Population (December 2020)
- • Total: 441
- • Density: 92/km^{2} (240/sq mi)
- Time zone: UTC+01:00 (CET)
- • Summer (DST): UTC+02:00 (CEST)
- Postal code: 3179
- SFOS number: 666
- ISO 3166 code: CH-BE
- Surrounded by: Bösingen (FR), Ferenbalm, Gurmels (FR), Kleinbösingen, Laupen, Ulmiz (FR)
- Website: www.kriechenwil.ch

= Kriechenwil =

Kriechenwil is a municipality in the Bern-Mittelland administrative district in the canton of Bern in Switzerland.

==History==
Kriechenwil is first mentioned in 1353 as Digki. Until 1959 the official name was Dicki.

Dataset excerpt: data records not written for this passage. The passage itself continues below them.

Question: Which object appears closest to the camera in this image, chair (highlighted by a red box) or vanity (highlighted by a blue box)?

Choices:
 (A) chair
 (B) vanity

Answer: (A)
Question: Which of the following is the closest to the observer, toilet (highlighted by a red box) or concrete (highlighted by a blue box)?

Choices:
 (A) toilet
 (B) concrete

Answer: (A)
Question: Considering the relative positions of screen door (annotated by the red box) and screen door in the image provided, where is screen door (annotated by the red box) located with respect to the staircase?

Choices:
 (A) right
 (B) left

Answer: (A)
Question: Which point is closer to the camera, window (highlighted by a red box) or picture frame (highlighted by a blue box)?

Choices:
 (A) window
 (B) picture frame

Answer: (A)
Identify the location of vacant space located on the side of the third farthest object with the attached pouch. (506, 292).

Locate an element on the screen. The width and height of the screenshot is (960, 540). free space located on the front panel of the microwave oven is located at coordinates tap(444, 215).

Prehistoric traces of settlements in the area include a Neolithic spearhead, a Hallstatt grave mound, an early medieval bridle and saddle and a cache of unknown coins. The land that is now the modern municipality was part of the medieval Herrschaft of Laupen. In 1324, the entire Herrschaft was acquired by Bern. The village may have existed before it became Bernese territory, but there are no records before 1353. A bridge was built over the Sarine river around 1400 as part of a medieval trade road to Bern.

The village was part of the parish of Neuenegg until the Protestant Reformation in 1528. After adopting the new faith, it became part of the parish of Laupen.

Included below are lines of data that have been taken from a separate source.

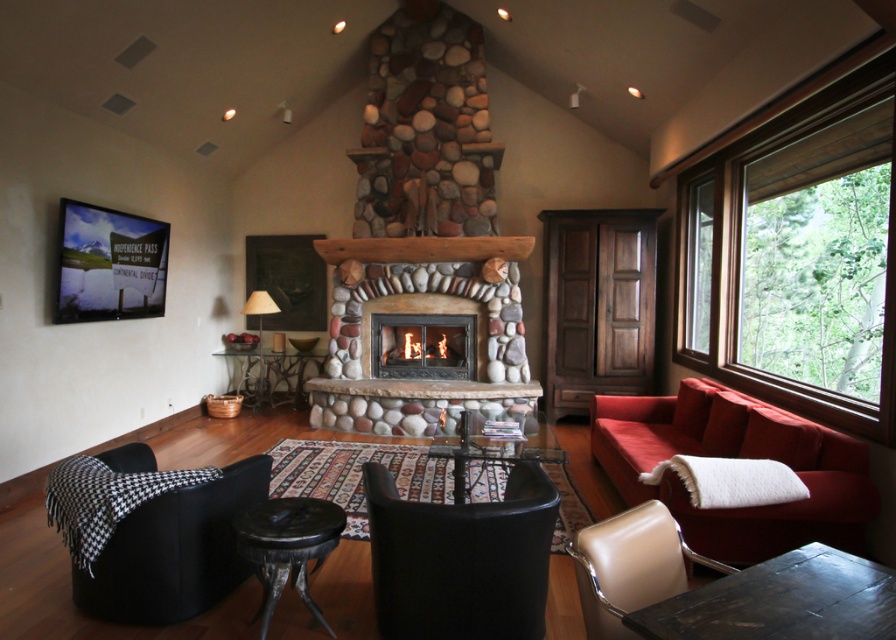 You are standing in the living room and want to place a 1.5 meter long sofa in front of the natural stone fireplace at center. Is there enough space between you and the fireplace to accommodate the sofa?

The natural stone fireplace at center is 5.62 meters away from the viewer. Since the sofa is 1.5 meters long, there is sufficient space as 5.62 meters is greater than 1.5 meters.

You are standing in the living room and want to place a decorative item on the wooden frame at right. Where exactly should you place it?

The wooden frame at right is located at point (798, 257), so you should place the decorative item there.

You are an interior designer assessing the living room layout. You notice the wooden frame at right and the natural stone fireplace at center. Which object has a greater height in the room?

The wooden frame at right is much taller than the natural stone fireplace at center, so the wooden frame at right has a greater height in the room.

Today the municipality has its own primary school, while students travel to Laupen for secondary education. About two-thirds of the working population commutes to jobs in nearby towns.

==Geography==
Kriechenwil has an area of . As of 2012, a total of 2.59 km2 or 54.5% is used for agricultural purposes, while 1.9 km2 or 40.0% is forested. Of the rest of the land, 0.26 km2 or 5.5% is settled (buildings or roads), 0.01 km2 or 0.2% is either rivers or lakes.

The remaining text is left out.